TASK DESCRIPTION: For the word "will", return each line of the data in which it occurs.

MATERIAL PROVIDED:
=== Begin Enclosure ===
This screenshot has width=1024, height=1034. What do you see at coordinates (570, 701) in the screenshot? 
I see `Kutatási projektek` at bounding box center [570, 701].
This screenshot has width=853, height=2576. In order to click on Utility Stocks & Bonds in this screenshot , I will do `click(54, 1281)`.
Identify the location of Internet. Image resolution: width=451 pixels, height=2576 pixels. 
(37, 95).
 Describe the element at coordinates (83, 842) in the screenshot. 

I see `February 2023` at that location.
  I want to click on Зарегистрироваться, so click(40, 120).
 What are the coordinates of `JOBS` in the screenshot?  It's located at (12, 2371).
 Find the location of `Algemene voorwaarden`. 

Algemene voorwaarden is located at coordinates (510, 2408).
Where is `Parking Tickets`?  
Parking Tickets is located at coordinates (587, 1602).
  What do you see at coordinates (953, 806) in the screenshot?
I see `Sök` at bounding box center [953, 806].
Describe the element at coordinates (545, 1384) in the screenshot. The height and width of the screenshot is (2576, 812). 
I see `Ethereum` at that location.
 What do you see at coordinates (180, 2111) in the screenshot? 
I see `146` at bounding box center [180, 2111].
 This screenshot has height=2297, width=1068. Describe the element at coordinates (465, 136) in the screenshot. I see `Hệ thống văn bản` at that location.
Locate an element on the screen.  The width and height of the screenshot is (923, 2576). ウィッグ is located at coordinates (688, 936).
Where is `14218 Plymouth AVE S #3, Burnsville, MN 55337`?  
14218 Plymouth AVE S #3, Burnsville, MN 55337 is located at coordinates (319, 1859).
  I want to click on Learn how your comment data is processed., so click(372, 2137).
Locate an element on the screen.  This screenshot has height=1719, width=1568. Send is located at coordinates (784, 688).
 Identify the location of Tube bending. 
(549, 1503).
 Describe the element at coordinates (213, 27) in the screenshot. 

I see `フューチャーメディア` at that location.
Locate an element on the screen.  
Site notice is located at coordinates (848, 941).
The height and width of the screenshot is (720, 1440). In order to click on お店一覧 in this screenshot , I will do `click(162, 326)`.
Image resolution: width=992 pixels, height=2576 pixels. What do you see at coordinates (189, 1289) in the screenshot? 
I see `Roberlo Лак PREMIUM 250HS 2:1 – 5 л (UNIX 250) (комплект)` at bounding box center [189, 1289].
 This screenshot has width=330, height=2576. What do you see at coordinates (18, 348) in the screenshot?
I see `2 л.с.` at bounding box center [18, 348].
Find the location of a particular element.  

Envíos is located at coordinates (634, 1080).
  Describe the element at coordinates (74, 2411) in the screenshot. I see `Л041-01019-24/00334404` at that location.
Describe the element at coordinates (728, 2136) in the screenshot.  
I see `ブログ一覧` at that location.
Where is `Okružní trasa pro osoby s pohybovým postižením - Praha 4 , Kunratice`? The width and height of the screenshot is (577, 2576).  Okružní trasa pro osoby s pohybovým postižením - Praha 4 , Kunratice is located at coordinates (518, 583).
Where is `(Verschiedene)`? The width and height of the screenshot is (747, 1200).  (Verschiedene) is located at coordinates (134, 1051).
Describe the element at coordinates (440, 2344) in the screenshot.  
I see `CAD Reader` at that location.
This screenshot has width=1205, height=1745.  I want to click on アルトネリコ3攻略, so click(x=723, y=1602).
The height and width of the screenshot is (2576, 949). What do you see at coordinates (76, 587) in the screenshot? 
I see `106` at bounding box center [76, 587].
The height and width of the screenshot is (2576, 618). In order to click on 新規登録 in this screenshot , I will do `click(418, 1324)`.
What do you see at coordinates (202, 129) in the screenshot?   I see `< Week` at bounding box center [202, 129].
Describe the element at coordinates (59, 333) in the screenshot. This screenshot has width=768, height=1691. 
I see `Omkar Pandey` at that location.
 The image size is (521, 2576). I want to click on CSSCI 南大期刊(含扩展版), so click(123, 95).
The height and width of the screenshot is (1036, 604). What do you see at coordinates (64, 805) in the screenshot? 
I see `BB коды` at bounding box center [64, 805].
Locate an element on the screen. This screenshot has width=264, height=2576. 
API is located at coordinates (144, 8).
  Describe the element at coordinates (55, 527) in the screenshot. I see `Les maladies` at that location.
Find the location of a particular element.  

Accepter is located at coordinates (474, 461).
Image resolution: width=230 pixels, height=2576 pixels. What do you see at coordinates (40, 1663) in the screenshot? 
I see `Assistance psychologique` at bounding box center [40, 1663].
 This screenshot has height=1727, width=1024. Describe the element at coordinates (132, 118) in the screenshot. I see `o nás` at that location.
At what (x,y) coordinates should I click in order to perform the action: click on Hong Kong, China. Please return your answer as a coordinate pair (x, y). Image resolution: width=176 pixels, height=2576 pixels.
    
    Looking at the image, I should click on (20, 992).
=== End Enclosure ===
OUTPUT FOR THIS TASK:
This screenshot has width=853, height=2576. In order to click on Utility Stocks & Bonds in this screenshot , I will do `click(54, 1281)`.
The height and width of the screenshot is (720, 1440). In order to click on お店一覧 in this screenshot , I will do `click(162, 326)`.
The height and width of the screenshot is (2576, 618). In order to click on 新規登録 in this screenshot , I will do `click(418, 1324)`.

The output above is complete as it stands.